▸ **WHAT THE TASK REQUIRES**:
Down to the last word, output the records below, skipping any images.

Dataset excerpts:
>>>>

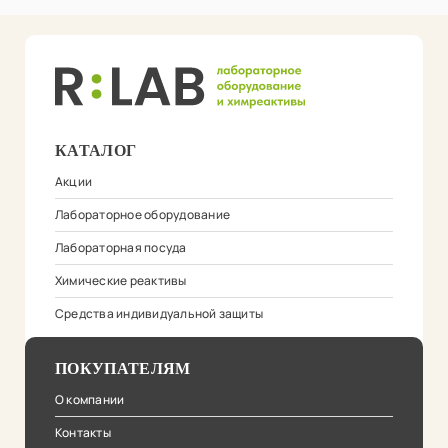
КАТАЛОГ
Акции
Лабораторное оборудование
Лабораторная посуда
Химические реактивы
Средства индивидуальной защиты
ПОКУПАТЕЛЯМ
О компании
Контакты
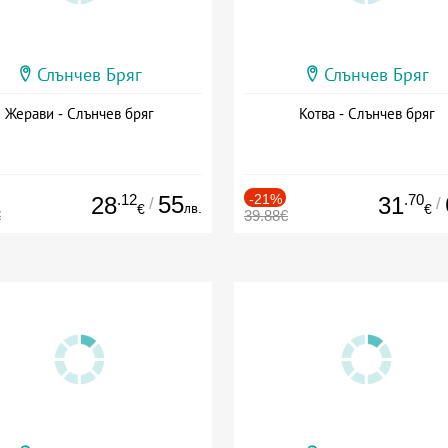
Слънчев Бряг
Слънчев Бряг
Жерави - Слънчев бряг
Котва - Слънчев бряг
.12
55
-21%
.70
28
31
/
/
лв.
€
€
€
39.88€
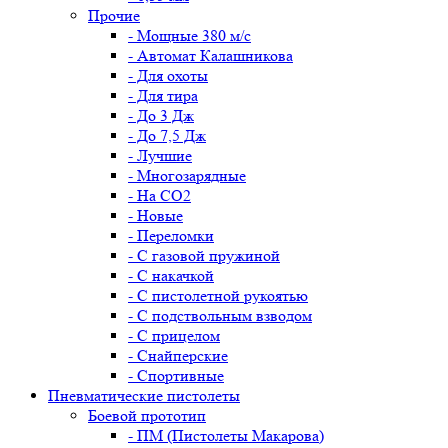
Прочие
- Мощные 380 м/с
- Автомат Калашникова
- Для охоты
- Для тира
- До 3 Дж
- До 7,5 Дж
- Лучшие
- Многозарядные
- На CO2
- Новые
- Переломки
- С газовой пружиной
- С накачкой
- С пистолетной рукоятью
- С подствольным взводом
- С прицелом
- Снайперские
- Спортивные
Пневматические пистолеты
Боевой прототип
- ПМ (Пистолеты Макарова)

<<<<

▸ **FINAL ANSWER**:
КАТАЛОГ
Акции
Лабораторное оборудование
Лабораторная посуда
Химические реактивы
Средства индивидуальной защиты
ПОКУПАТЕЛЯМ
О компании
Контакты
Слънчев Бряг
Слънчев Бряг
Жерави - Слънчев бряг
Котва - Слънчев бряг
.12
55
-21%
.70
28
31
/
/
лв.
€
€
€
39.88€
Прочие
- Мощные 380 м/с
- Автомат Калашникова
- Для охоты
- Для тира
- До 3 Дж
- До 7,5 Дж
- Лучшие
- Многозарядные
- На CO2
- Новые
- Переломки
- С газовой пружиной
- С накачкой
- С пистолетной рукоятью
- С подствольным взводом
- С прицелом
- Снайперские
- Спортивные
Пневматические пистолеты
Боевой прототип
- ПМ (Пистолеты Макарова)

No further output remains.